ScottDuckworth / python-anyvcs

A Python abstraction layer for multiple version control systems
BSD 3-Clause "New" or "Revised" License
11 stars 4 forks source link

anydbm cache is not multi-process safe #27

Closed ScottDuckworth closed 10 years ago

ScottDuckworth commented 11 years ago

I'm finding so much information on how Berkeley DB scales so well in concurrent processes using reader/writer locks (see http://docs.oracle.com/cd/E17076_03/html/programmer_reference/cam.html for one), but I just guess that the Python dbm module doesn't pass the necessary flags. Grrr...damn Python!

I have found http://www.jcea.es/programacion/pybsddb.htm (referenced by http://docs.python.org/2/library/bsddb.html) which gives more direct access to the Berkeley DB C API. There might be some luck within it...

ScottDuckworth commented 11 years ago

Another thing to consider, which I had not considered before, is the license of the embedded database software.

Berkeley DB is released under a dual-license (http://www.oracle.com/technetwork/database/berkeleydb/downloads/licensing-098979.html). The open-source license essentially says that if you have a program which uses Berkeley DB and you redistribute it, the source code must be freely available to all. This is not an issue for python-anyvcs since it is LGPL, but non-free consumers of python-anyvcs which are redistributed would have to acquire a commercial license for Berkeley DB (and I've read that they can be pricey).

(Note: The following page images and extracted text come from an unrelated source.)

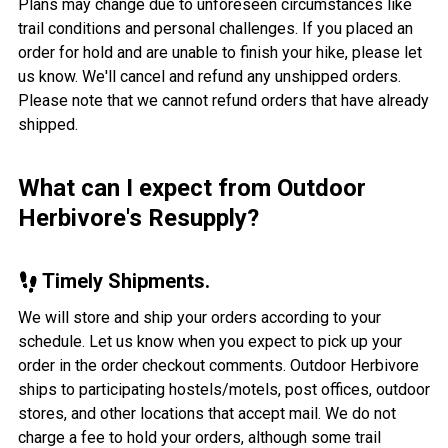
Plans may change due to unforeseen circumstances like
trail conditions and personal challenges. If you placed an
order for hold and are unable to finish your hike, please let
us know. We'll cancel and refund any unshipped orders.
Please note that we cannot refund orders that have already
shipped.
What can I expect from Outdoor
Herbivore's Resupply?
Timely Shipments.
We will store and ship your orders according to your
schedule. Let us know when you expect to pick up your
order in the order checkout comments. Outdoor Herbivore
ships to participating hostels/motels, post offices, outdoor
stores, and other locations that accept mail. We do not
charge a fee to hold your orders, although some trail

GNU dbm is GPL (http://savannah.gnu.org/projects/gdbm), which I believe is incompatible with LGPL.

SQLite is public domain (http://www.sqlite.org/copyright.html).

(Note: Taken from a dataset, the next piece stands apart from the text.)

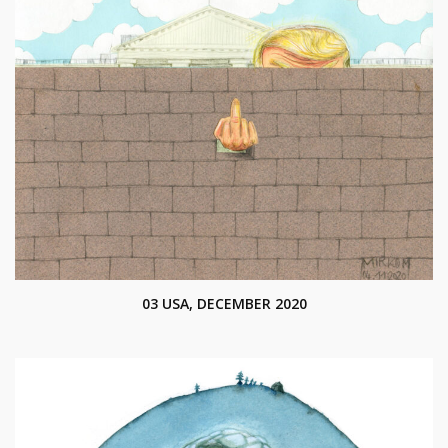
03 USA, DECEMBER 2020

ScottDuckworth commented 11 years ago

Another possibility is to abandon the use of an embedded database all together by keeping the "database" in a directory tree, where keys are file names and values are the contents of the file. I wonder what the performance hit would be...

This would also allow for super-easy record-level locking - just lock the files!

ScottDuckworth commented 10 years ago

b233c34 removes all uses of anydbm and instead uses a custom file-based dictionary object which is multi-process safe and free of licensing concerns. The performance hit is almost non-existent, at least once the files are cached in the OS - I'm sure this is very dependent on the file system that is used.